According to news reports and state officials, over a two-day period in early January, bomb threats were sent to state capitals and courthouses in several states, including Minnesota, Arkansas, Maine, Hawaii, Montana and New Hampshire. In Minnesota, state courts received bomb threats via email, but the threats were deemed false and did not halt court proceedings, court officials told Reuters. The FBI said it was investigating the threats.
In a previously released statement about the rise in swatting incidents, the FBI said the people making the fake calls were using tactics such as caller ID spoofing technology “to make it appear as if the emergency call was coming from the phone of the victim”.
The calls “are dangerous to first responders and victims,” often involving false reports of hostages taken or bombs about to explode, the FBI said. “The community is put in danger as emergency responders rush to the scene, taking them away from actual emergencies, and officers are put in danger as unsuspecting residents may attempt to defend themselves.”
The recent swatting incidents follow a wave of violent threats against US election workers following the 2020 election, inspired by Trump’s false claims about a stolen election.
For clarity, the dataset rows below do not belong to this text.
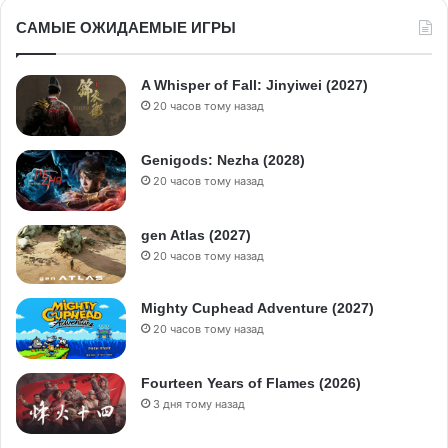
САМЫЕ ОЖИДАЕМЫЕ ИГРЫ
A Whisper of Fall: Jinyiwei (2027)
20 часов тому назад
Genigods: Nezha (2028)
20 часов тому назад
gen Atlas (2027)
20 часов тому назад
Mighty Cuphead Adventure (2027)
20 часов тому назад
Fourteen Years of Flames (2026)
3 дня тому назад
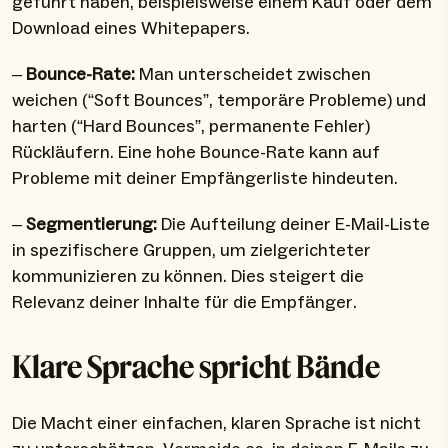
geführt haben, beispielsweise einem Kauf oder dem
Download eines Whitepapers.
–
Bounce-Rate:
Man unterscheidet zwischen
weichen (“Soft Bounces”, temporäre Probleme) und
harten (“Hard Bounces”, permanente Fehler)
Rückläufern. Eine hohe Bounce-Rate kann auf
Probleme mit deiner Empfängerliste hindeuten.
–
Segmentierung:
Die Aufteilung deiner E-Mail-Liste
in spezifischere Gruppen, um zielgerichteter
kommunizieren zu können. Dies steigert die
Relevanz deiner Inhalte für die Empfänger.
Klare Sprache spricht Bände
Die Macht einer einfachen, klaren Sprache ist nicht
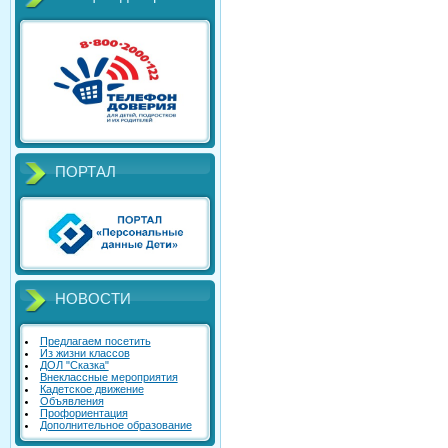
ПОРТАЛ
НОВОСТИ
Предлагаем посетить
Из жизни классов
ДОЛ "Сказка"
Внеклассные мероприятия
Кадетское движение
Объявления
Профориентация
Дополнительное образование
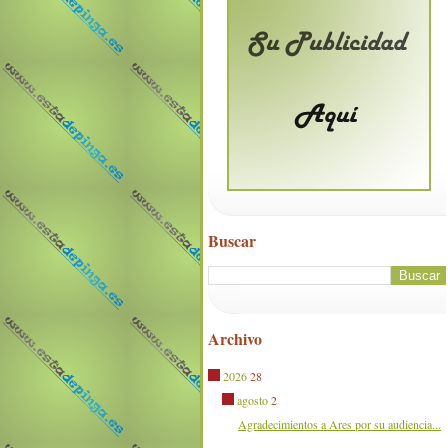
Buscar
Archivo
2026
28
agosto
2
Agradecimientos a Ares por su audiencia...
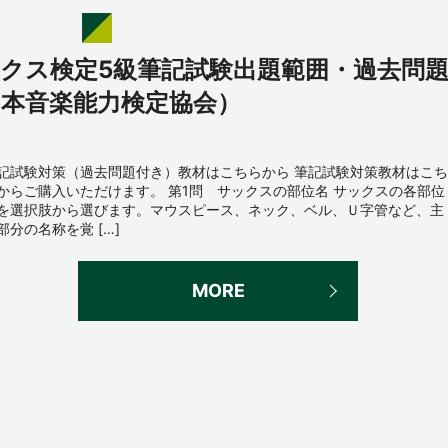
ックス検定5級筆記試験出題範囲・過去問
日本音楽能力検定協会）
記試験対策（過去問題付き）教材はこちらから 筆記試験対策教材はこち
からご購入いただけます。 第1問 サックスの部位名 サックスの各部位
を選択肢から選びます。マウスピース、ネック、ベル、Ｕ字管など、主
部分の名称を覚 […]
MORE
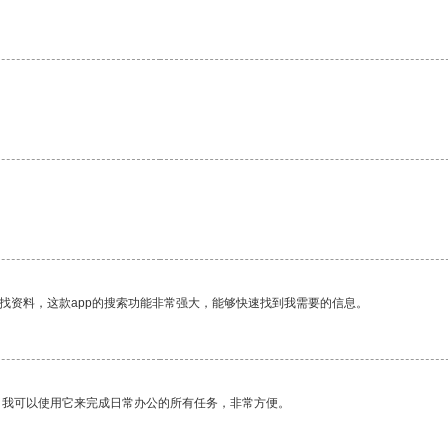
。
找资料，这款app的搜索功能非常强大，能够快速找到我需要的信息。
。我可以使用它来完成日常办公的所有任务，非常方便。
Reuters documented more than 1,000 intimidating messages from the 2020 through 2021 elections in a series of stories chronicling the fear campaign against election administrators in more than a dozen battleground states. A report released Thursday by New York University’s Brennan Center for Justice said the intimidation continued into last year. In its survey of state lawmakers completed in October 2023, 43% reported being threatened in the past three years.
According to a Reuters investigation last year, the wave of crushing coincides with the most sustained wave of political violence in the United States since the 1970s. That report documented at least 232 acts of politically motivated violence since Trump supporters stormed the U.S. Capitol on January 6, 2021. The events ranged from riots to brawls at political rallies to beatings and murders.